When the recovery process is completed, the operator will start the instance to allow it to recover the transaction log files needed for the consistency of the restored data directory.

Once the recovery is complete, the operator will set the required superuser password into the instance. The new primary instance will start as usual, and the remaining instances will join the cluster as replicas.

The process is transparent for the user and it is managed by the instance manager running in the Pods.

You can optionally specify a recoveryTarget to perform a point in time recovery. If left unspecified, the recovery will continue up to the latest available WAL on the default target timeline (current for PostgreSQL up to 11, latest for version 12 and above).

Retention policies

Cloud Native PostgreSQL can manage the automated deletion of backup files from the backup object store, using retention policies based on recovery window.

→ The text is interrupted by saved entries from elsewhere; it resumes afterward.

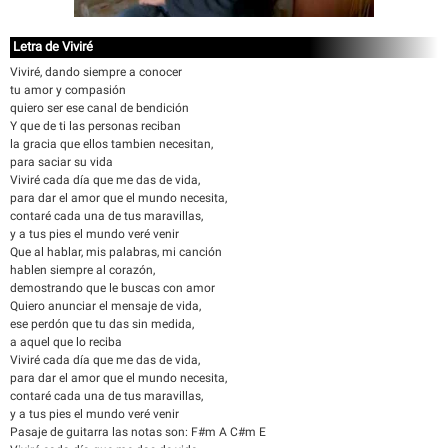
Letra de Viviré
Viviré, dando siempre a conocer
tu amor y compasión
quiero ser ese canal de bendición
Y que de ti las personas reciban
la gracia que ellos tambien necesitan,
para saciar su vida
Viviré cada día que me das de vida,
para dar el amor que el mundo necesita,
contaré cada una de tus maravillas,
y a tus pies el mundo veré venir
Que al hablar, mis palabras, mi canción
hablen siempre al corazón,
demostrando que le buscas con amor
Quiero anunciar el mensaje de vida,
ese perdón que tu das sin medida,
a aquel que lo reciba
Viviré cada día que me das de vida,
para dar el amor que el mundo necesita,
contaré cada una de tus maravillas,
y a tus pies el mundo veré venir
Pasaje de guitarra las notas son: F#m A C#m E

Internally, the retention policy feature uses barman-cloud-backup-delete with --retention-policy “RECOVERY WINDOW OF {{ retention policy value }} {{ retention policy unit }}”.

For example, you can define your backups with a retention policy of 30 days as follows:

apiVersion: postgresql.k8s.enterprisedb.io/v1
kind: Cluster
[...]
spec:
  backup:
    barmanObjectStore:
      destinationPath: "<destination path here>"
      s3Credentials:
        accessKeyId:
          name: aws-creds
          key: ACCESS_KEY_ID
        secretAccessKey:
          name: aws-creds
          key: ACCESS_SECRET_KEY
    retentionPolicy: "30d"

There's more ...

The recovery window retention policy is focused on the concept of Point of Recoverability (PoR), a moving point in time determined by current time - recovery window. The first valid backup is the first available backup before PoR (in reverse chronological order). Cloud Native PostgreSQL must ensure that we can recover the cluster at any point in time between PoR and the latest successfully archived WAL file, starting from the first valid backup. Base backups that are older than the first valid backup will be marked as obsolete and permanently removed after the next backup is completed.